Only those who have lived out of water know what water is. Only those whose ordinary human life is structured by ceremonial and human meaning, who know of their duties and their perils, their friends and children, can clearly conceive that form of life which is fairy.[18]

I would say that the experience of disenchantment, of seeing the world from a desperately practical perspective, is simply a forgetting of the enchantment inherent in our lived reality, the magic of the waking world. Such forgetting is its own form of enchantment. We are compelled, as Lewis felt, to return again and again to the great stories that affected our lives so deeply because some part of us knows we want to remember. We forget so that we may remember. “The primal desire at the heart of Faërie,” Tolkien writes, is “the realisation, independent of the conceiving mind, of imagined wonder.”[19] We forget so that again and again we may return, through story and Imagination, to experience wonder once more.

Works Cited

Chesterton, G.K. “Fairy Tales.” In G.K. Chesterton.
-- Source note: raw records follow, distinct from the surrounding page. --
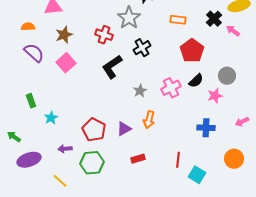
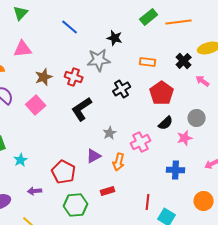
gray star: (129, 18) -> (99, 60), turned 30
pink arrow: (233, 31) -> (203, 81), moved
brown star: (64, 35) -> (44, 77), moved
black cross: (142, 48) -> (122, 89), moved
pink cross: (171, 88) -> (141, 142), moved
purple triangle: (124, 129) -> (94, 156), moved
red rectangle: (138, 159) -> (108, 191), moved
green hexagon: (92, 163) -> (76, 205), moved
New York, NY: Catholic Way Publishing, 2014.

Clark, Stephen R.L. “How To Believe In Fairies,” Inquiry, 30:4: 337-355.

MacDonald, George. “The Fantastic Imagination.” In A Dish of Orts, 232-237. Hazleton, PA: The Electronic Classics Series, 2012.

Lewis, C.S. “On Stories.” In Of Other Worlds, 3-21. San Diego, CA: Harcourt, Inc, 1994.

Tolkien, J.R.R. “On Fairy-Stories.” In The Monsters and the Critics. Edited by

Christopher Tolkien. London, England: HarperCollins Publishers, 2006.

Elves at Woody End - Alan Lee

[1] J.R.R. Tolkien, “On Fairy-Stories” in The Monsters and the Critics, ed. Christopher Tolkien (London, England: HarperCollins Publishers, 2006), 109.

[2] C.S. Lewis, “On Stories,” in Of Other Worlds (San Diego, CA: Harcourt, Inc, 1994).

[3] Tolkien, “On Fairy-Stories,” 135-6.

[4] Ibid, 137.

[5] Tolkien, “On Fairy-Stories,” 138.

[6] Ibid, 132.

[7] George MacDonald, “The Fantastic Imagination,” in A Dish of Orts (Hazleton, PA: The Electronic Classics Series, 2012), 233.

[8] MacDonald, “The Fantastic Imagination,” 233.

[9] Tolkien, “On Fairy-Stories,” 145.

[10] G.K. Chesterton, “Fairy Tales,” in G.K. Chesterton (New York, NY: Catholic Way Publishing, 2014).

[11] Tolkien, “On Fairy-Stories,” 155.

[12] Stephen R.L. Clark, “How To Believe In Fairies,” Inquiry, 30:4: 337.

[13] Tolkien, “On Fairy-Stories,” 113, n. 2.

[14] Ibid, 146.

[15] Ibid.

[16] Lewis, “On Stories.”

[17] Ibid.

[18] Clark, “How To Believe In Fairies,” 349.

[19] Tolkien, “On Fairy-Stories,” 116.